As 52,000 people fled their homes as the deadliest fire in California history raged around Paradise, California, one Latter-day Saint drove toward the flames.
Reserve Deputy Sheriff Charlie Harrison* was in Chico, California, when he heard at 8:30 a.m. that evacuations had been ordered for his hometown of Paradise. Though off-duty, Harrison immediately jumped in his car and traveled toward the smoke and blaze that would soon consume his home.
"I went to my house, put on my uniform, and went straight to the nearest intersection . . . and started helping out the other deputies that were directing traffic," Harrison says.
With few exits leading from the town and tunnels of fire forming around the roads as the flames spread, Harrison describes the intersection as a gridlock.

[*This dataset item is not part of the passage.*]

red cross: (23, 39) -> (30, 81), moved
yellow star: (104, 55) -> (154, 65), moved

After five hours working at that same intersection, Harrison traveled all over the area helping the Butte County Sheriff's Office with evacuations and knocking on doors to notify residents.
As Harrison witnessed flames and smoke enveloping entire neighborhoods, one simple image stuck in his mind—a house where the owner had attached a sprinkler to her roof to try and protect her home.

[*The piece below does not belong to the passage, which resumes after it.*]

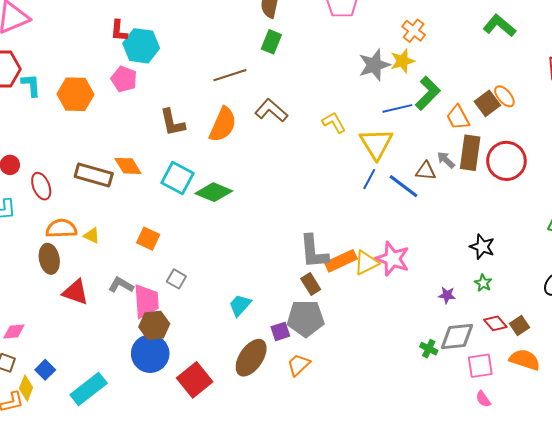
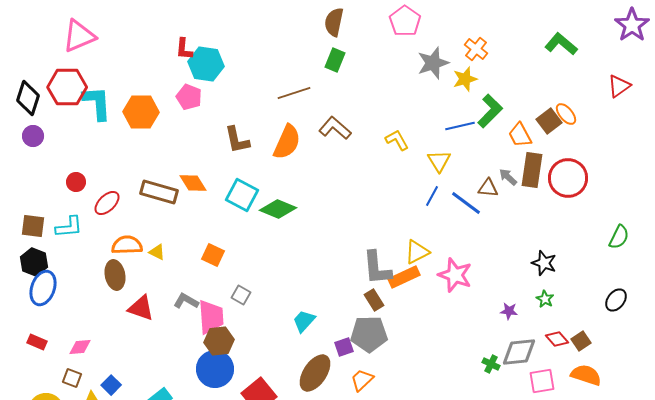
gray star: (374, 65) -> (433, 63), moved
cyan L-shape: (31, 85) -> (97, 103), size x1.5
yellow triangle: (376, 144) -> (439, 161), size x0.7
red ellipse: (41, 186) -> (107, 203), turned 68
yellow triangle: (366, 263) -> (417, 252), moved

"I thought, 'Well, that’s a pretty good idea. Maybe I could save my house,'" Harrison says. "Toward the end of our shift, I was talking to my partner and I said, 'Let’s go by my house. I want to try to put a sprinkler on my house. Maybe I can save my house.'"
As the two approached Willams' neighborhood, he recalls, "There was fire everywhere and there were powerlines falling in the street, dangling. . . . It was really scary and the whole time I was driving down toward my house I kept thinking, 'This is a really bad idea.'"
While dodging live powerlines and scorched debris in his car, Harrison says, "I wanted to turn around, but something kept telling me to keep going. . . . I am convinced it was the Spirit guiding me."
When he reached his house, Harrison discovered an apocalyptic-type scene. "The fire was two houses away from my house," he says. "[The homes] were fully engulfed and the winds were probably 50 miles per hour, pushing that fire directly toward my house. There were balls of fire debris falling in my yard and on the roof."
Directly across the street, Harrison saw his neighbor, a petite woman in her later 80s or early 90s, standing alone in her driveway as sparks and charred debris fell all around. "She is standing in her driveway holding her cane and she is just looking around," Harrison says.
Harrison ran to the woman, asking if she had a car and could drive herself to safety. That's when he learned the woman's husband had driven to Chico early that morning. When he heard about the evacuations, the roadblocks had already gone up, keeping him from returning for his wife. Though she had a car, the woman could not drive and was stranded in Paradise, watching the fire approach her home. "The fire was right there, and that little, old lady was going to die. She couldn’t get in her car, she couldn’t run, and the fire—I don’t know how long it takes for 50-mile-per hour winds to blow the fire to her house—I am guessing 15 or 20 minutes," Harrison says.
He continues, "When I saw that lady, the thought came to my mind, 'She is not a member of the Church, but she’s a child of God.' And even though she is old, Father in Heaven was protecting His daughter."
Harrison led the woman to his partner's car and then ran into his home to grab a few important documents and possessions before driving to safety. But Harrison takes none of the credit for saving that woman's life for himself.
"My partner is the one who put her in his patrol car and drove her to safety," Harrison says. "He had turned his ankle that morning, five to seven hours prior, and he wouldn’t go home. He kept working, so he’s the one who saved this lady’s life. . . . He drove her to safety, and he did it with a broken foot."
Harrison also recognizes the role our Heavenly Father played in this experience, and many he's had the days following. "The whole time I’ve been [helping with] the fires—I am on my eighth straight day now—I’ve felt the Spirit with me, and I know it is because my friends and family are praying for me," he says.
While Harrison has been able to witness God's love and hand, even amidst indescribable destruction, he still experienced the loss of his home. And Harrison's home was one of almost 10,000 destroyed. With the death toll at 71 and 1,000 others reported missing after the Camp Fire, some might question how such loss and devastation can fit into a loving Lord's plan of happiness. While we might not have all the answers, Harrison has personally witnessed how Heavenly Father loves and cares for each of His children, even in the midst of heartache.
And, he adds to those who might now be suffering now, "There’s a lot of us that have lost our homes up in Paradise . . . and I just keep telling them we’re all in this together and we are going to get through this, someway, somehow . . . that’s my faith."